The way he phrased it (and the way it’s usually phrased) made it seem like the fact that he got depressed even though he was doing all the work he was supposed to be doing meant that what he was doing didn’t work. I can only speak for myself here – and anyone that has a different point of view is welcome to disagree in the comments section – but my experience is that the work I do to stay sober does not, and isn’t intended to, keep me from getting depressed. It’s designed to keep me sober.
The way it works for me is that the basic philosophy of the method I use for staying sober is: Trust God (however you understand God), clean house and help others (from here on – TGCLHO). It’s simple. That philosophy doesn’t keep me sober by keeping me happy or by keeping my life trouble-free. No one is always happy and no one has a trouble-free life.

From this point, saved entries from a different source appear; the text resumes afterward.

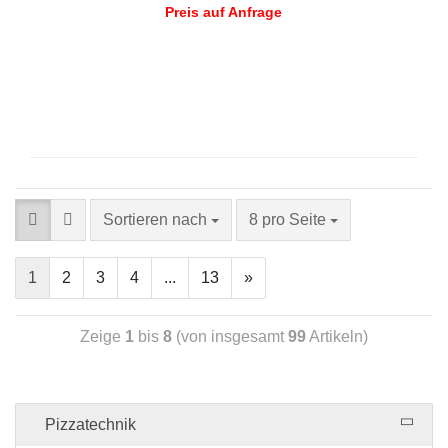
Preis auf Anfrage
Sortieren nach
8 pro Seite
1
2
3
4
...
13
»
Zeige
1
bis
8
(von insgesamt
99
Artikeln)
Pizzatechnik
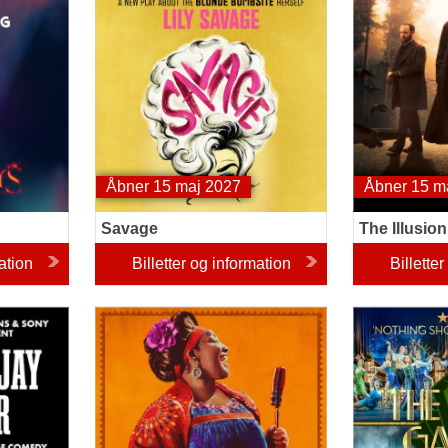
Åbner 15 maj 2027
Åbner 15 m
Savage
The Illusion
ation
Billetter og information
Billette
Buena Vista Social Club
The Great Ga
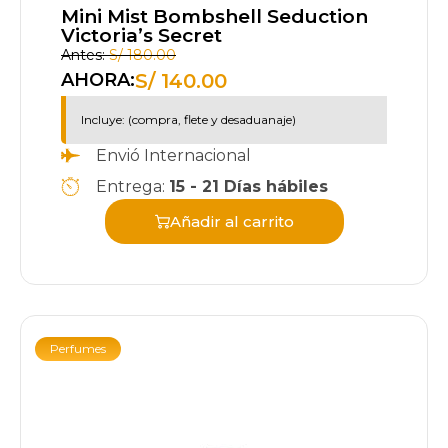
Mini Mist Bombshell Seduction
Victoria’s Secret
Antes:
S/
180.00
S/
140.00
AHORA:
Incluye: (compra, flete y desaduanaje)
Envió Internacional
Entrega:
15 - 21 Días hábiles
Añadir al carrito
Perfumes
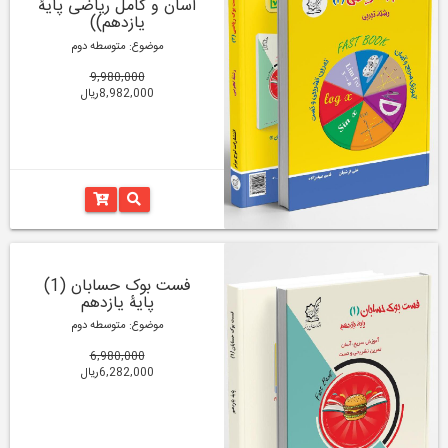
آسان و کامل ریاضی پایۀ
یازدهم))
موضوع: متوسطه دوم
9,980,000
8,982,000ریال
فست بوک حسابان (1)
پایۀ یازدهم
موضوع: متوسطه دوم
6,980,000
6,282,000ریال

What it does is gives me a template for how I should deal with my life on a daily basis. If my life is going great, TGCHHO. If life sucks, TGCHHO. If I’m happy, sad, hungry, angry, lonely, tired – TGCHHO. My drug problem wasn’t caused by the circumstances of my life. It was caused by my complete inability to figure out how to deal with the circumstances and the emotions that came along with those circumstances. Whenever something good or bad happened, I thought I had to figure out what that meant in the grand scheme of my life and how it should change how I was behaving from one day to the next. And if I couldn’t figure it out, than I panicked. But that probably wasn’t even the worst part.
The worst part was that if I figured out how to handle something – if something I did made me feel better once – than I just decided that was what would work every time. So when doing ecstasy for the first time made me happier than I’d been in months, I decided that ecstasy was the answer. Until it wasn’t. And on and on it went.
But now, instead of me figuring it out I have a template – TGCHHO. Now the helping others part is fairly self-explanatory. But what does it mean to trust God and clean house?
Again, this is only my understanding and it’s probably completely flawed. But it’s my blog so I’m going to tell you anyway. For me, trusting God (and I’ve said many times before that God refers to MY conception of the spirit of the universe and not necessarily to any conception that is espoused by others) means realizing that no matter what is happening in my life – good or bad – there is a lesson in it. It might not be a lesson I like. It might not even be one I understand right now. But I just trust that there’s something to be learned there. And since there is a lesson, my job is to just walk through the experience and hopefully learn something rather than trying to short circuit it and avoid whatever might be painful or uncomfortable. It’s not always fun, but if I’m in on this “trust God” thing, then I’m in regardless of the circumstances. And as I wrote the other day, the one thing my God and I are clear on is that the lesson is NEVER “use drugs”.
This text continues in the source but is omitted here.